Data for processing:

■ ■ ■ ■ ■

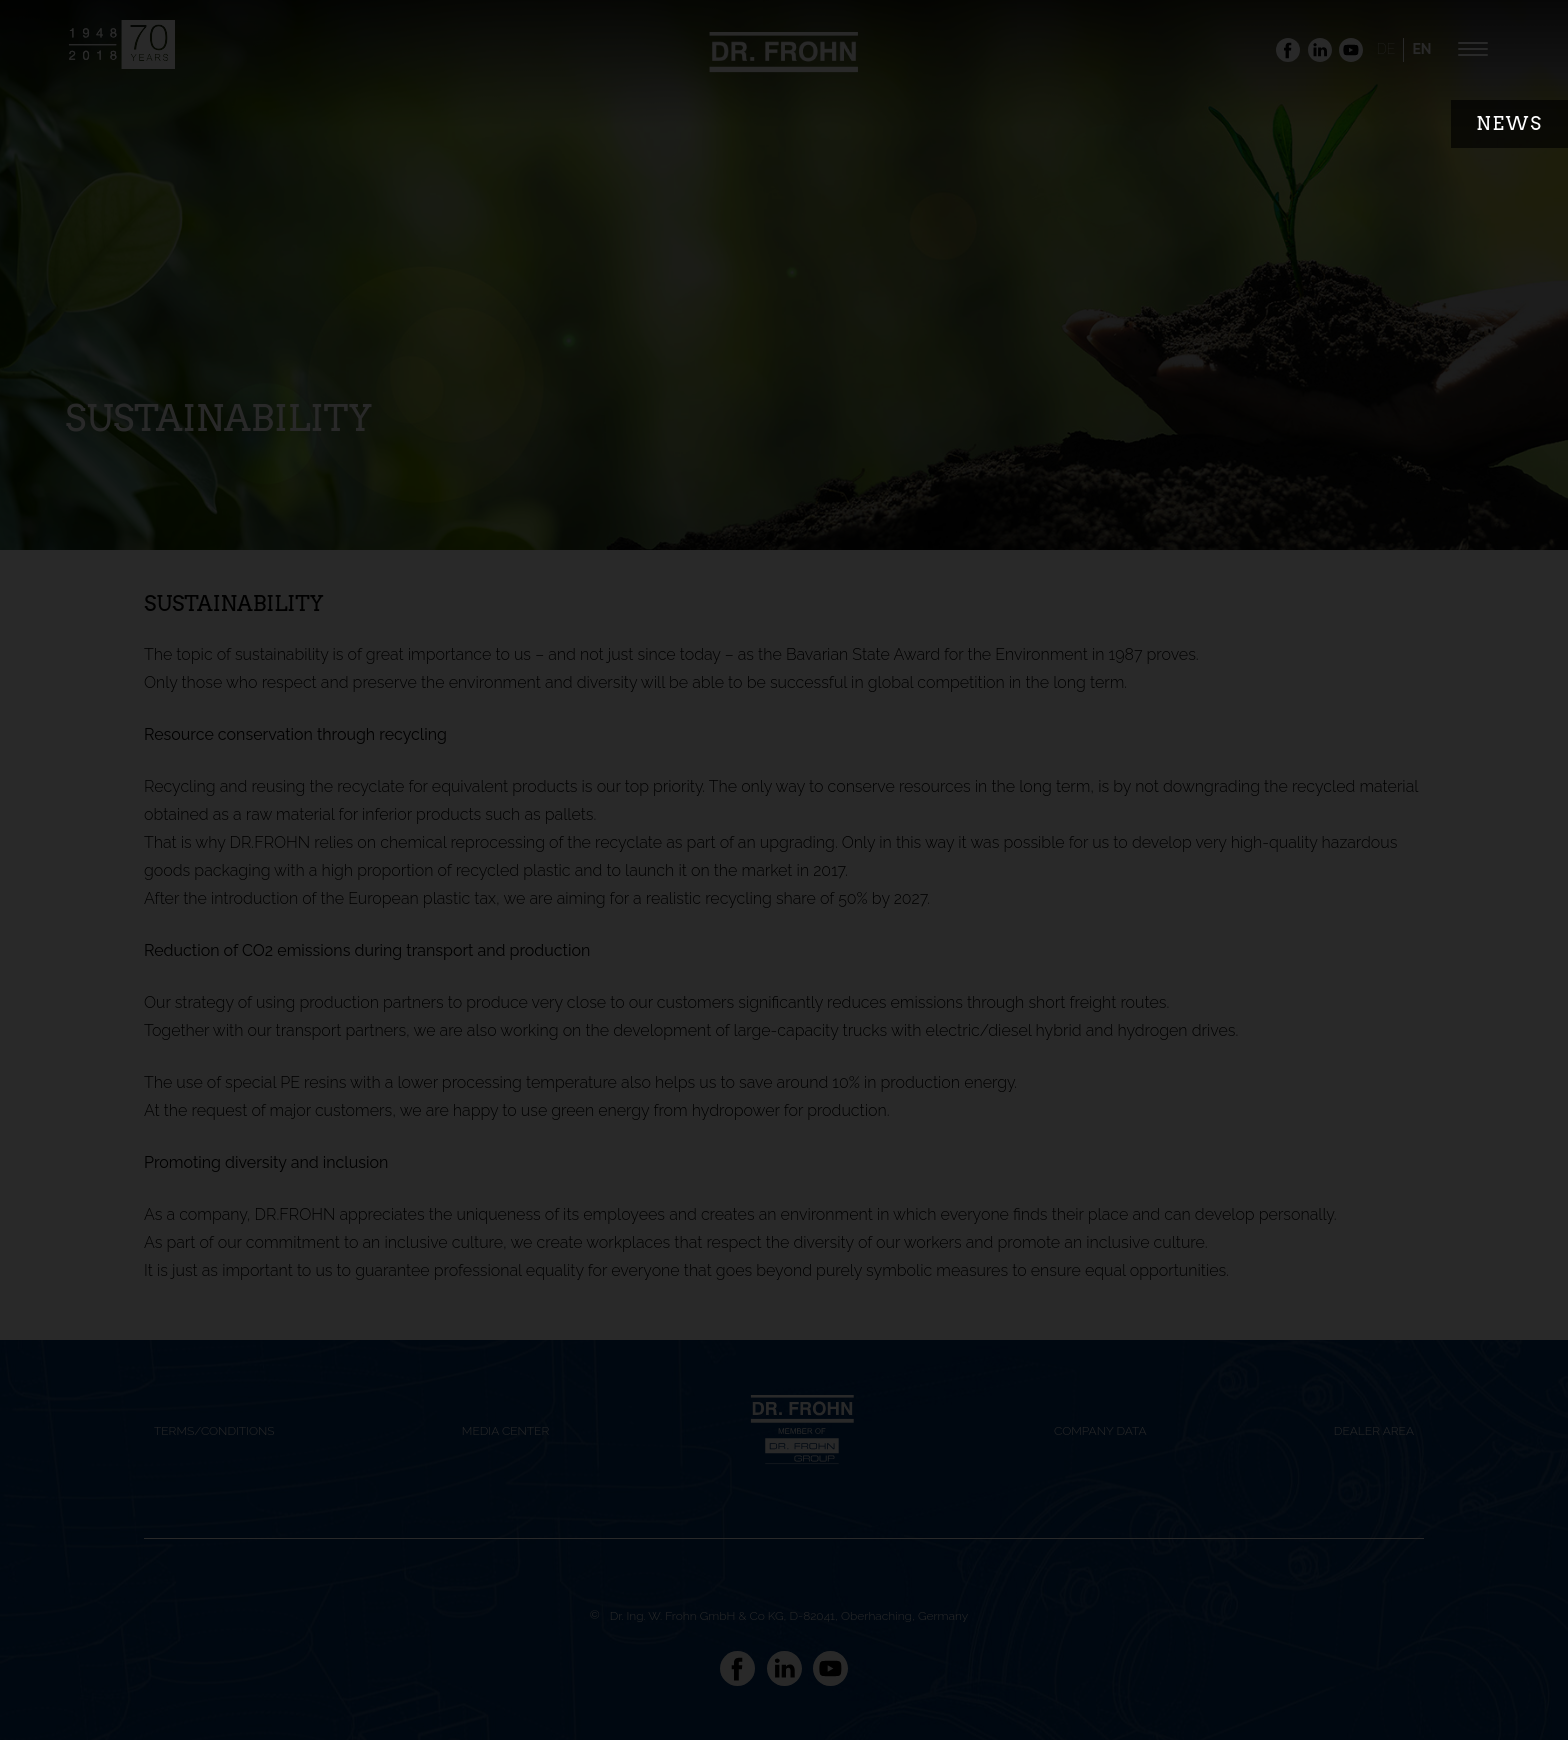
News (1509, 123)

■ ■ ■ ■ ■

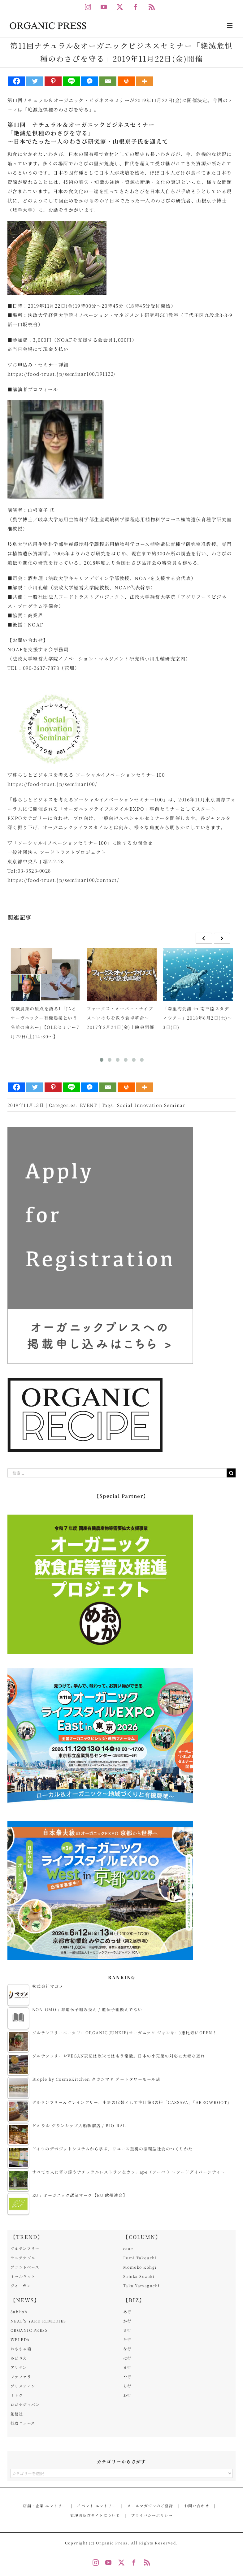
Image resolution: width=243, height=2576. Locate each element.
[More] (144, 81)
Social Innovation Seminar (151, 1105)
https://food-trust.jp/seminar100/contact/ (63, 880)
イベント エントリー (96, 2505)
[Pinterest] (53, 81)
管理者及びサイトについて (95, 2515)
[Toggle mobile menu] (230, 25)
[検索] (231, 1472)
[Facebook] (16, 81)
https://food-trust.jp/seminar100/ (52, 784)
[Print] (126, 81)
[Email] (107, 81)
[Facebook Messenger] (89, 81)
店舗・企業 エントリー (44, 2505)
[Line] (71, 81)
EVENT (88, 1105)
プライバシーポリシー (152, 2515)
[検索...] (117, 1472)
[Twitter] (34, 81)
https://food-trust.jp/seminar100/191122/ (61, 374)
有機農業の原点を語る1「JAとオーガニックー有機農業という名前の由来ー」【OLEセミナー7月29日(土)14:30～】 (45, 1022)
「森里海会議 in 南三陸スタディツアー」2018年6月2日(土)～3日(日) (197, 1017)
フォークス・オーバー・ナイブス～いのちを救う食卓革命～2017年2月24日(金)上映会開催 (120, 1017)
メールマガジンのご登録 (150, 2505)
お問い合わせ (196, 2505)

■ ■ ■ ■ ■

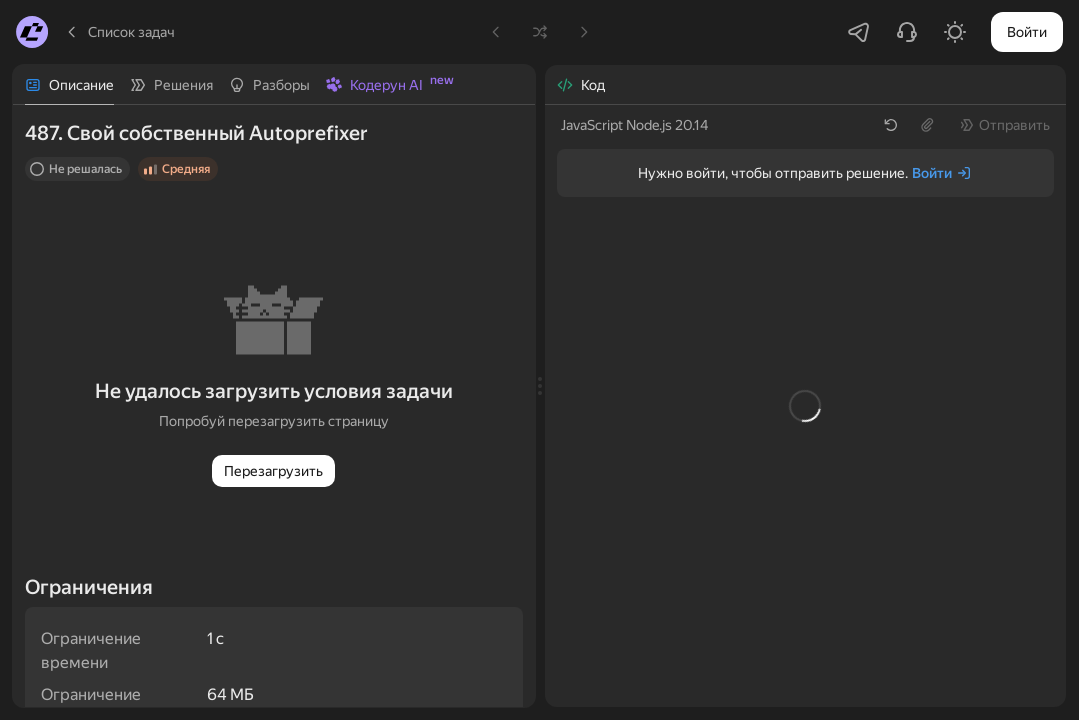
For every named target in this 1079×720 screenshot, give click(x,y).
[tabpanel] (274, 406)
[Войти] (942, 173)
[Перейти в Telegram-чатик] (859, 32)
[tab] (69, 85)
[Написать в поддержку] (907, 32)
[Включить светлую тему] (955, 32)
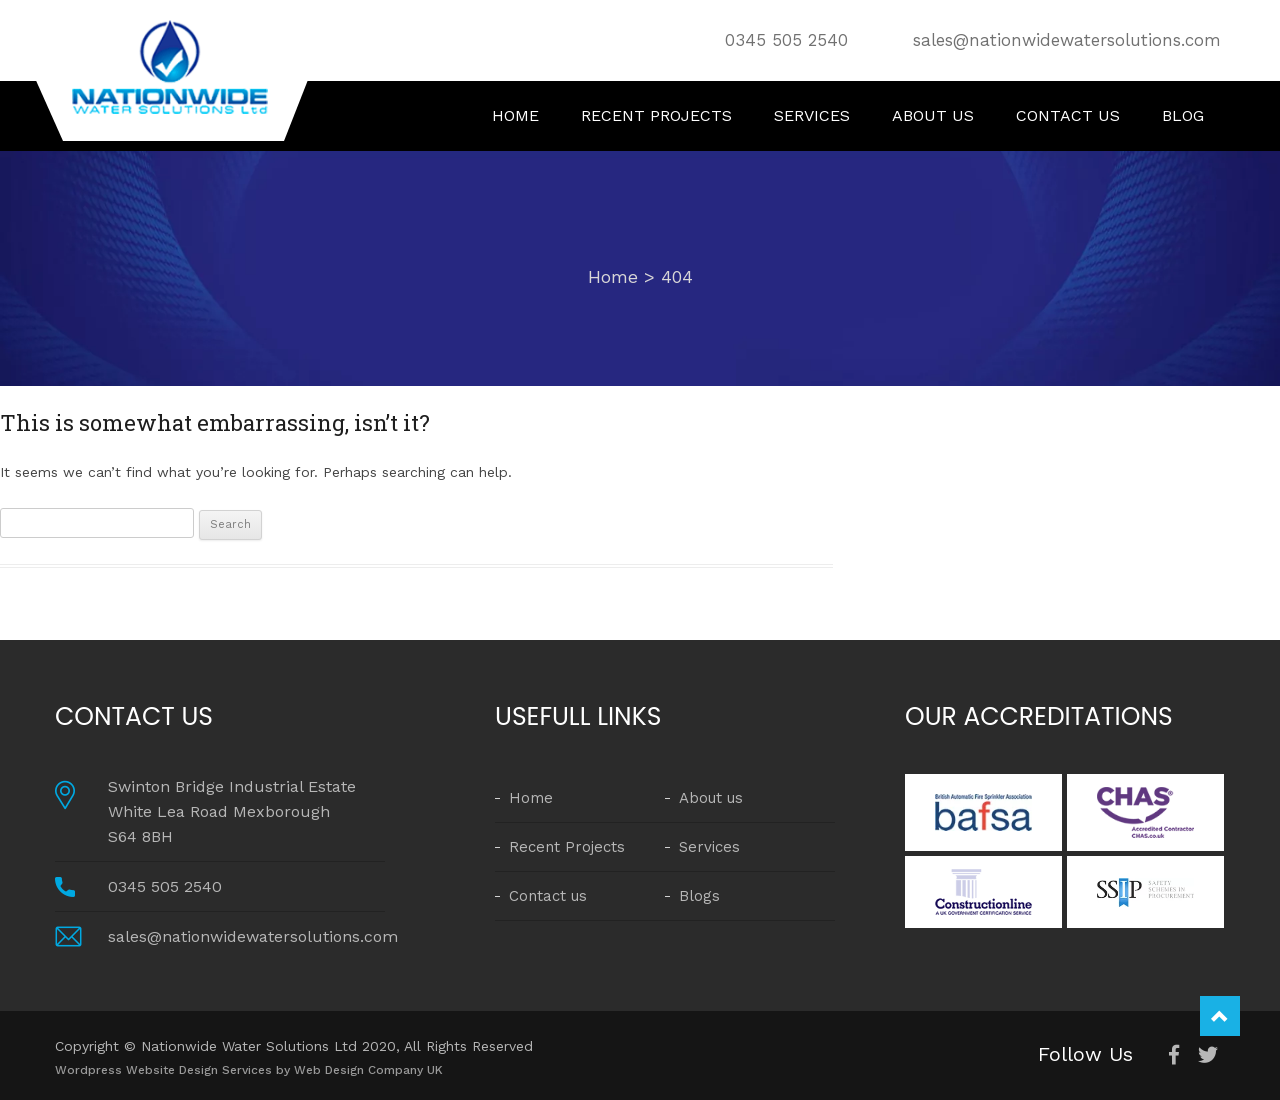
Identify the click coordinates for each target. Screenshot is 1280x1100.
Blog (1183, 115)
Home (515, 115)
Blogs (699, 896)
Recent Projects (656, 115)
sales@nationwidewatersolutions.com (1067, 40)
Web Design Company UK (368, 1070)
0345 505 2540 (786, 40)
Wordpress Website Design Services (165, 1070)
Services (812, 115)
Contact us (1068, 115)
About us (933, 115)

■ ■ ■ ■ ■

About this exercise: Please return the lines above that run from the line containing "[検索...] (117, 1472)" to the line containing "南三陸スタディツアー」2018年6月2日(土)～3日(日) (197, 1017)", inclusive, exactly and with no other lines.

Task result:
[検索...] (117, 1472)
[Twitter] (34, 81)
https://food-trust.jp/seminar100/191122/ (61, 374)
有機農業の原点を語る1「JAとオーガニックー有機農業という名前の由来ー」【OLEセミナー7月29日(土)14:30～】 (45, 1022)
「森里海会議 in 南三陸スタディツアー」2018年6月2日(土)～3日(日) (197, 1017)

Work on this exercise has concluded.